Je pense naïvement, l’espace d une seconde, qu'ils sont venus pour arrêter le chasseur pour nous avoir menacés avec un couteau. Mais, comme cela se passe malheureusement depuis fort longtemps sur la banquise, les gardes côte préfèrent retourner le chasseur à son travail pour ensuite « vérifier » nos permis d'observation. Ici à la chasse, les lois ne sont établies que pour protéger les chasseurs.
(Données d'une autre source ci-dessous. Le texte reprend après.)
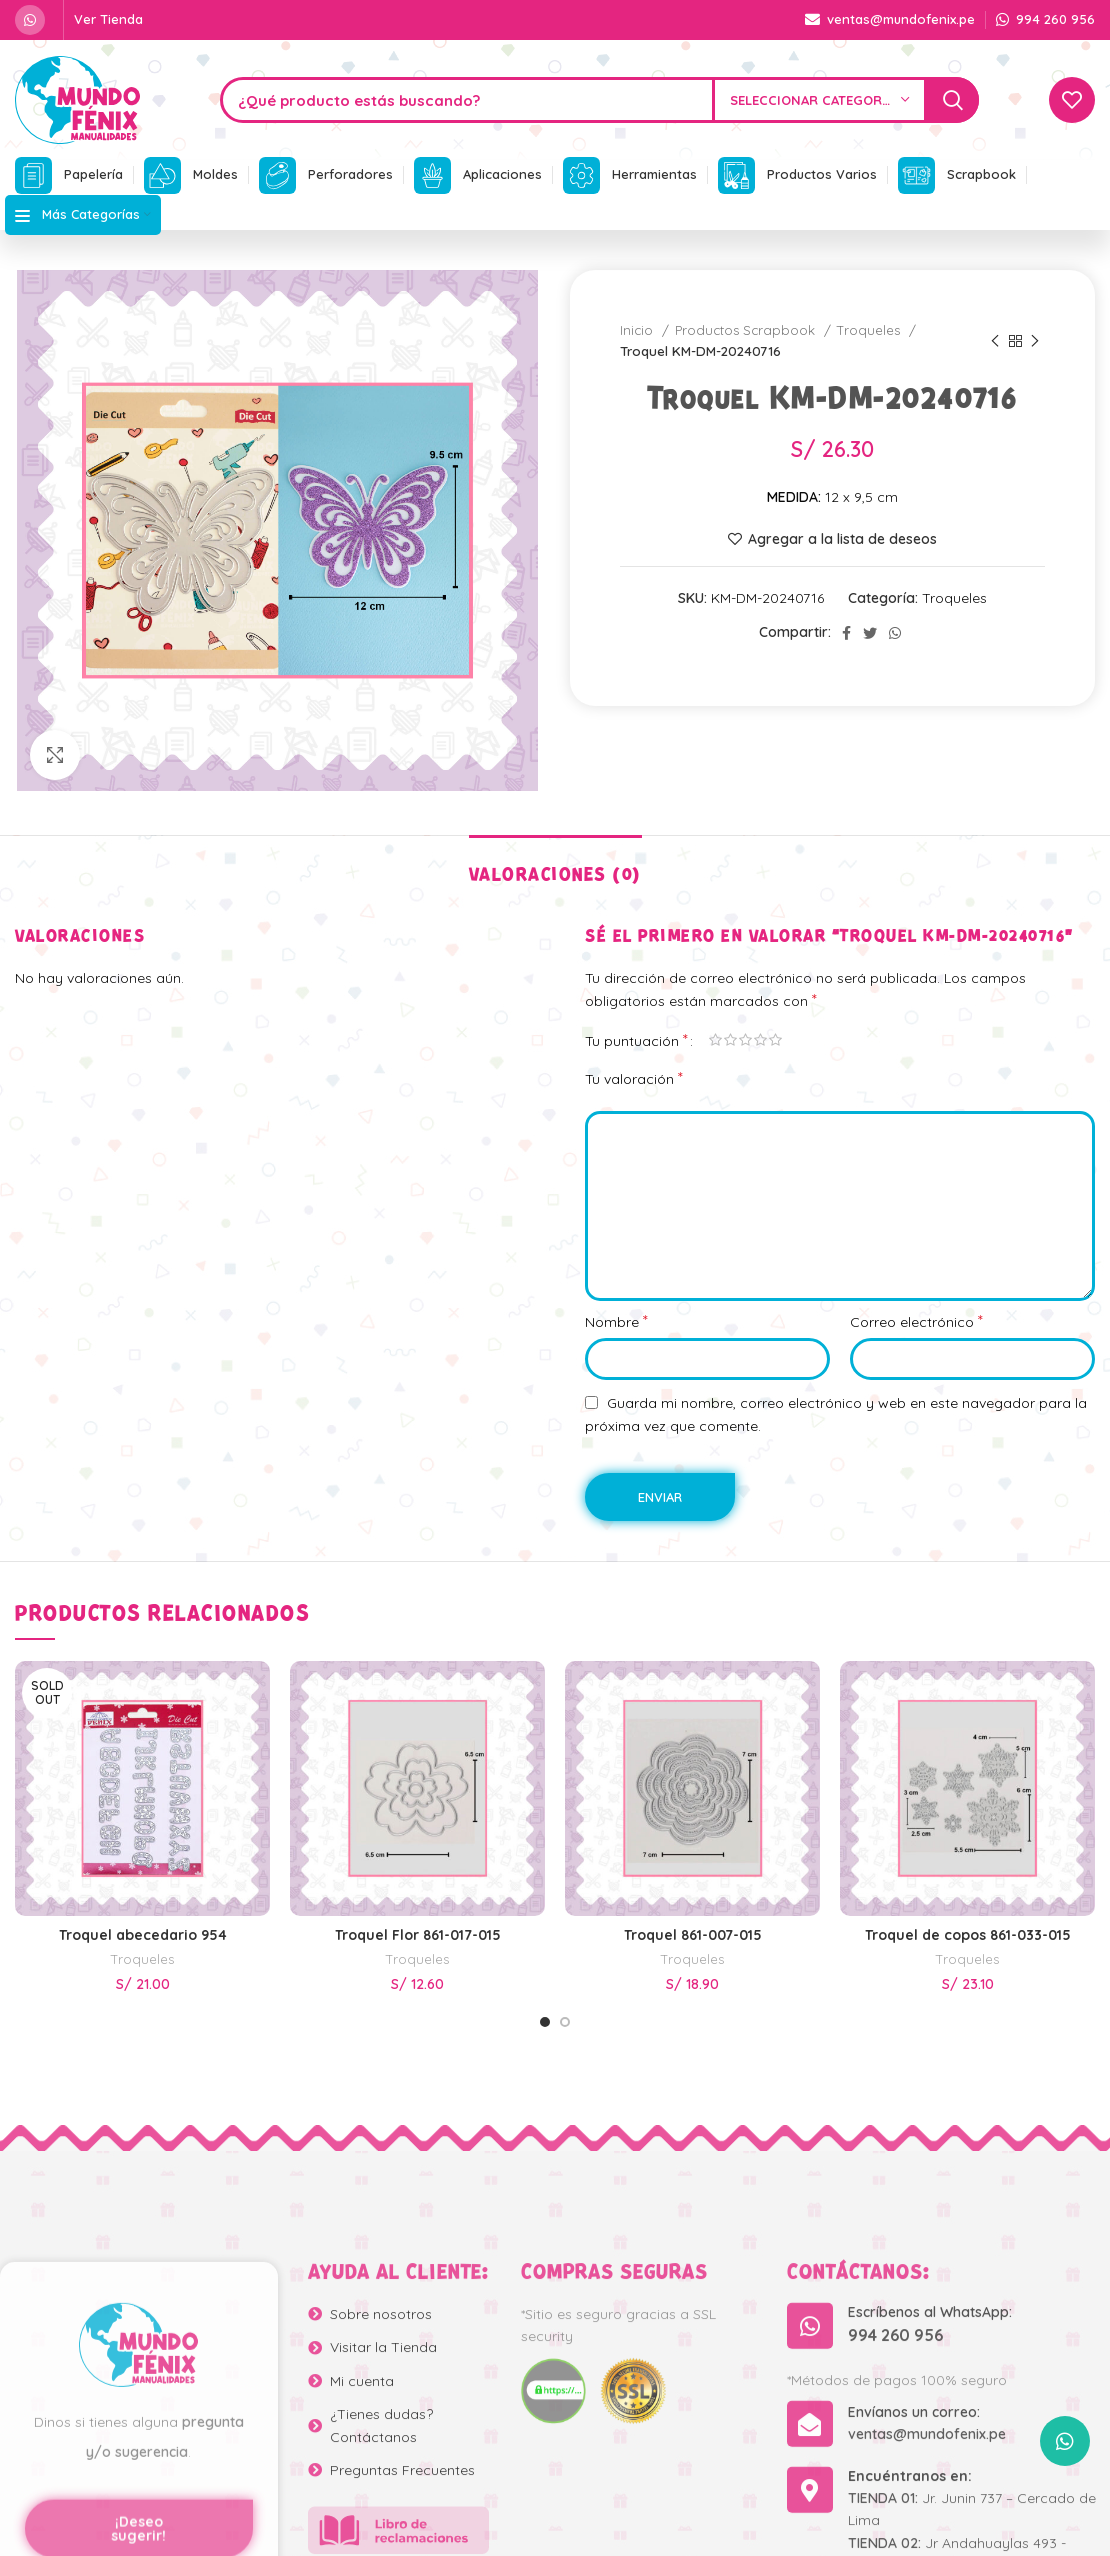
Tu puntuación (636, 1040)
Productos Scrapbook (747, 330)
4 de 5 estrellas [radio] (760, 1040)
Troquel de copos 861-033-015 (968, 1935)
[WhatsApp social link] (30, 20)
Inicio (638, 330)
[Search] (599, 100)
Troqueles (870, 330)
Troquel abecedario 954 (143, 1935)
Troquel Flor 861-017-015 (418, 1935)
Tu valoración (634, 1078)
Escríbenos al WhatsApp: (930, 2538)
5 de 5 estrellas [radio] (775, 1040)
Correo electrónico (916, 1321)
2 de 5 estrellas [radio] (730, 1040)
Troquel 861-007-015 (693, 1935)
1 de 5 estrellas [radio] (715, 1040)
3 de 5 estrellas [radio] (745, 1040)
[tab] (555, 865)
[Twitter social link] (870, 633)
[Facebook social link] (846, 633)
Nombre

Les menaces et les assauts même armés sont tolérés alors que nos appareils photos ne le sont pas. Le gouvernement canadien et l’industrie de la chasse aux phoques savent trop bien que lorsque ces images d’horreurs seront exposées au grand jour, le grand public exigera que l’on mette un terme à cette sauvage boucherie.
Quand les officiers de la Garde côtière ont eu terminé la vérification de nos permis, le soleil commençait à descendre et il nous a fallu quitter la glace. Sur le chemin du retour et dans le hangar, tout le monde demeurait silencieux. Cela a été une expérience traumatisante et nous étions extrêmement fatigués émotionnellement et physiquement. Pendant le vol de retour, nous regardions tous ce paysage tout à fait majestueux se profiler sous le soleil couchant et nous nous demandions quand se terminera enfin, et pour toujours, cette odieuse chasse aux phoques indigne du Canada.